Use the `DataFrame.info()` method to find out more about a dataframe

In [None]:
df.info()

* This is a DataFrame
* Columns named `age`, `height` and `course`
* Two actual 64-bit int values and one is floating point
* The columns are not null
* Uses 176 bytes of memory

The DataFrame.columns variable stores information about the dataframe's columns

* Note that this is data, _not_ a method. (it doesn't have parentheses)
  - Like `math.pi`
  - So do not use `()` to call it

In [None]:
df.columns

Use `DataFrame.T` to transpose a dataframe:

* Sometimes want to treat columns as rows and vice versa.
* Transpose (written `.T`) doesn't copy the data, just changes the program's view of it.
* Like `columns`, it is a member variable


In [None]:
df.T

Use `DataFrame.describe()` to get summary statistics about data

`DataFrame.describe()` gets the summary statistics of only the columns that have numerical data.
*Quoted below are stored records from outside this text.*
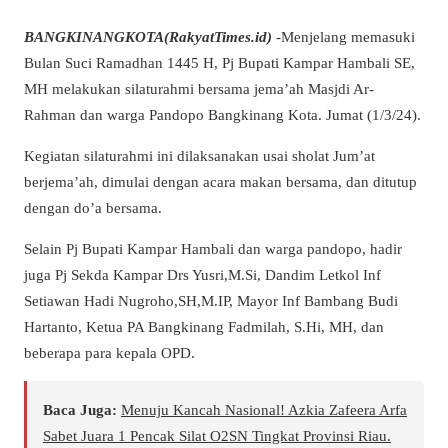
BANGKINANGKOTA(RakyatTimes.id)
-Menjelang memasuki
Bulan Suci Ramadhan 1445 H, Pj Bupati Kampar Hambali SE,
MH melakukan silaturahmi bersama jema’ah Masjdi Ar-
Rahman dan warga Pandopo Bangkinang Kota. Jumat (1/3/24).
Kegiatan silaturahmi ini dilaksanakan usai sholat Jum’at
berjema’ah, dimulai dengan acara makan bersama, dan ditutup
dengan do’a bersama.
Selain Pj Bupati Kampar Hambali dan warga pandopo, hadir
juga Pj Sekda Kampar Drs Yusri,M.Si, Dandim Letkol Inf
Setiawan Hadi Nugroho,SH,M.IP, Mayor Inf Bambang Budi
Hartanto, Ketua PA Bangkinang Fadmilah, S.Hi, MH, dan
beberapa para kepala OPD.
Baca Juga:
Menuju Kancah Nasional! Azkia Zafeera Arfa
Sabet Juara 1 Pencak Silat O2SN Tingkat Provinsi Riau.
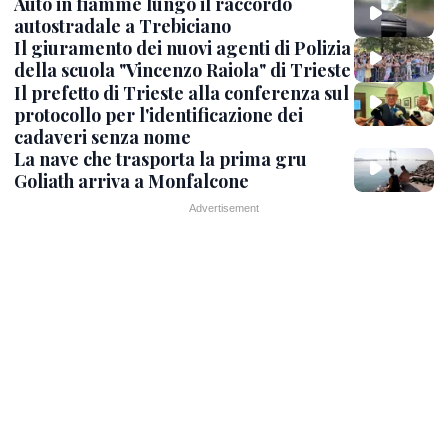
Auto in fiamme lungo il raccordo
autostradale a Trebiciano
Il giuramento dei nuovi agenti di Polizia
della scuola "Vincenzo Raiola" di Trieste
Il prefetto di Trieste alla conferenza sul
protocollo per l'identificazione dei
cadaveri senza nome
La nave che trasporta la prima gru
Goliath arriva a Monfalcone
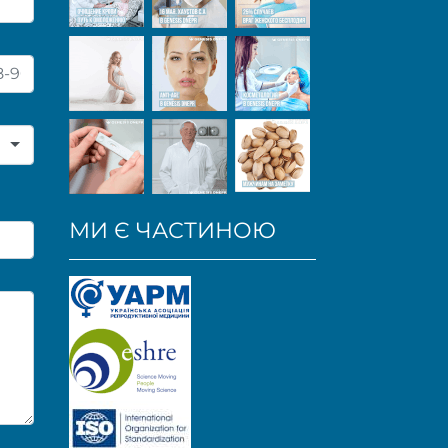
МИ Є ЧАСТИНОЮ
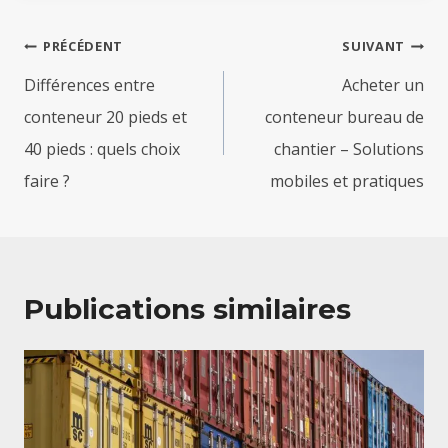
Navigation
PRÉCÉDENT
SUIVANT
de
Différences entre
Acheter un
l’article
conteneur 20 pieds et
conteneur bureau de
40 pieds : quels choix
chantier – Solutions
faire ?
mobiles et pratiques
Publications similaires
All other columns are ignored, unless you use the argument `include = 'all'` 

In [None]:
df.describe()

Make use of a list to select desired columns and create a subset

In [None]:
# Desired columns
my_columns = ['age','course']

# Selection of subset
df[my_columns]

Use `DataFrame.to_csv()` to generate a CSV file as result of the analysed dataframe

In [None]:
#df[my_columns].to_csv('this_is_an_example.csv', index=False)

---
## 2.3. Sharing Jupyter Notebooks
<a id="2.3">


- Posting your work in Github will automatically be rendered by **NBviewer:** [nbviewer.jupyter.org/](https://nbviewer.jupyter.org/)

- Uploading your work in **Google Colab** can make it sharable: [colab.research.google.com/](https://colab.research.google.com/)  
**Note:** Never upload personal data to Google Colab or any other Google Drive service as it's considered processing personal data and involves the risk of infringement of data protection laws.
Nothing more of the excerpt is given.